The race to build safe AI enters a new phase

Cát Tiên | 03/04/2026 16:00

AI companies are accelerating the development of new tools to detect and redirect users with signs of extremism and violence to appropriate support programs.

AI moves from response to behavioral intervention

Artificial intelligence companies are stepping up efforts to ensure safety when developing tools capable of detecting and intervening early with users with signs of extremism.

One of the notable new directions is the combination of chatbots with real-life support programs to reduce the risk of violence.

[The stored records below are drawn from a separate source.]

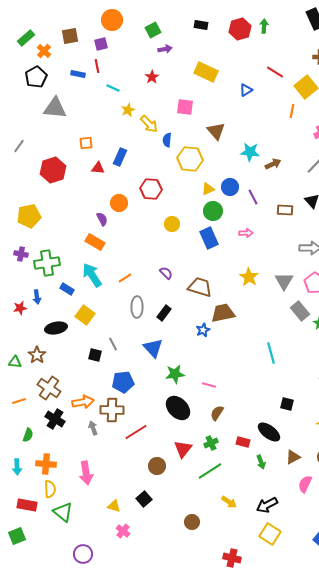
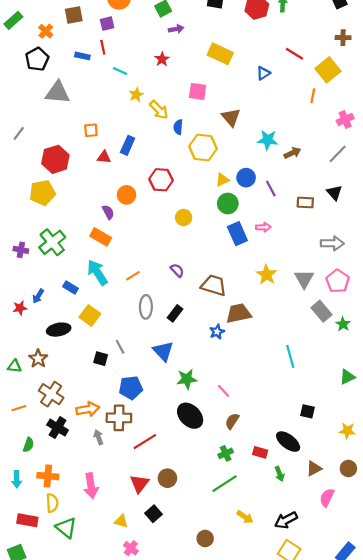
green rectangle: (26, 38) -> (13, 20), moved
yellow pentagon: (29, 216) -> (42, 193), moved
blue rectangle: (209, 238) -> (237, 234), moved
green cross: (47, 263) -> (52, 242), moved, turned -30
blue arrow: (37, 297) -> (38, 296), turned 40
pink line: (209, 385) -> (223, 391), turned 32
red triangle: (183, 449) -> (139, 484), moved

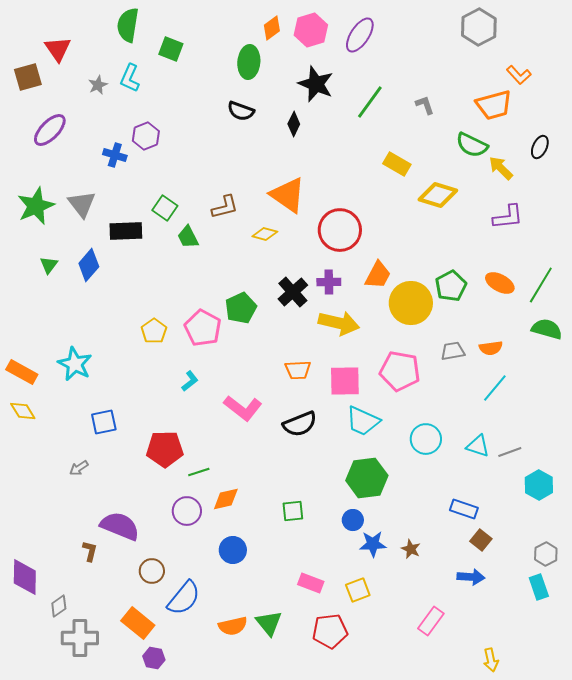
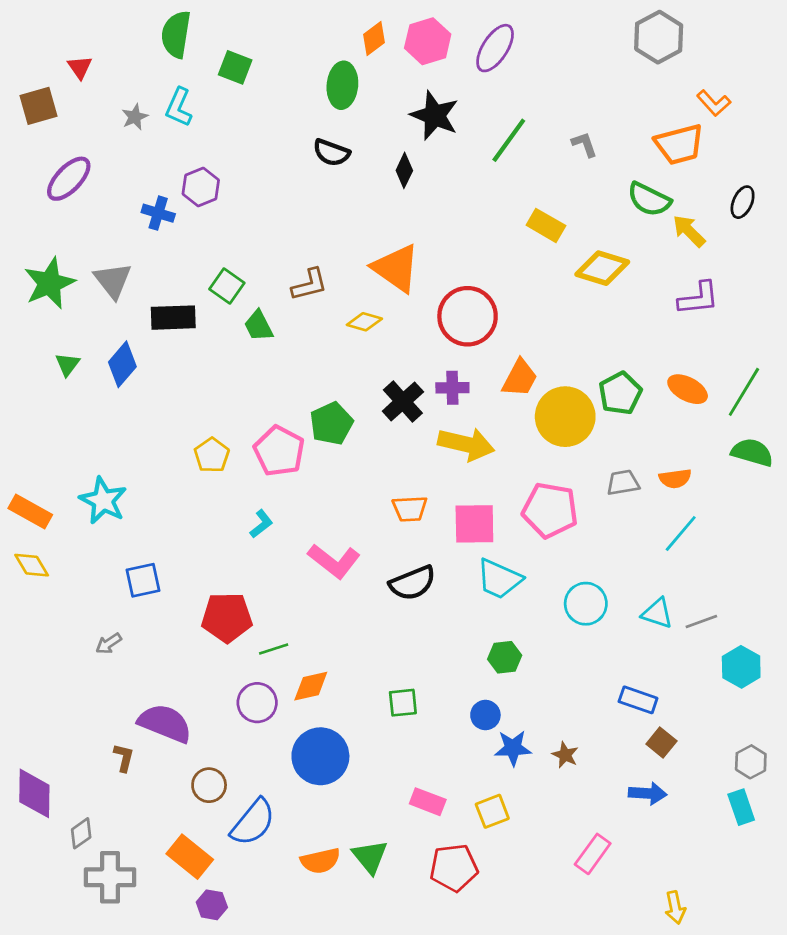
red triangle: (58, 49) -> (80, 67), size x0.7
green hexagon: (367, 478) -> (505, 657), size x0.6
blue circle: (233, 550) -> (320, 756), size x1.5

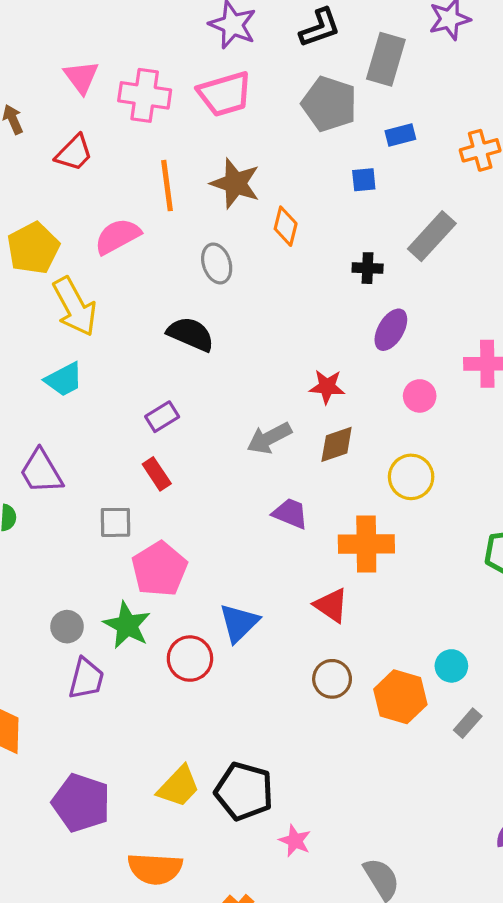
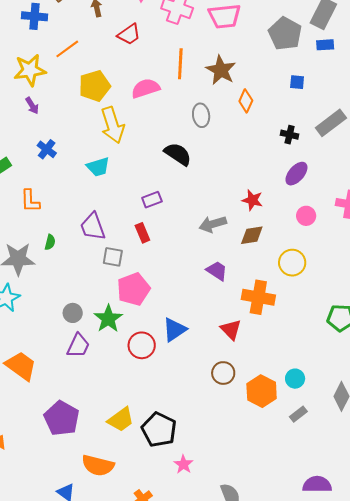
blue rectangle: (400, 135) -> (325, 45), moved
purple trapezoid: (41, 472) -> (93, 227), moved

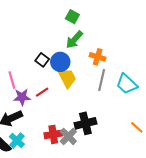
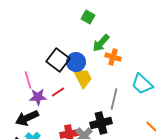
green arrow: (74, 40) -> (101, 43), moved
black square: (42, 60) -> (58, 60), size x1.6
gray line: (102, 80) -> (114, 99), moved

According to project participants, a tool being developed in New Zealand will help identify users with extremist tendencies when using ChatGPT, thereby directing them to anti-extremism programs operated by humans or chatbots.

This is a new step in the context that AI platforms are increasingly under pressure from accusations of not controlling dangerous content.

Previously, an incident in Canada caused OpenAI to be threatened with intervention for not promptly notifying users related to a school shooting.

What is ThroughLine?

The center of this initiative is ThroughLine, a startup that was previously hired by OpenAI, Anthropic and Google to handle crisis situations such as self-harm, domestic violence or eating disorders.

The company founded by technology businessman Elliot Taylor, from New Zealand, is currently expanding its scope to combat extremism.

ThroughLine owns a network of about 1,600 support lines in 180 countries. When the AI system detects signs of crisis, users will be connected to the nearest support services performed by humans.

According to Mr. Taylor, the explosion of AI chatbots has led to a rapid increase in psychological problems that users share online, including manifestations related to extremism. Therefore, current solutions need to be expanded to meet new realities.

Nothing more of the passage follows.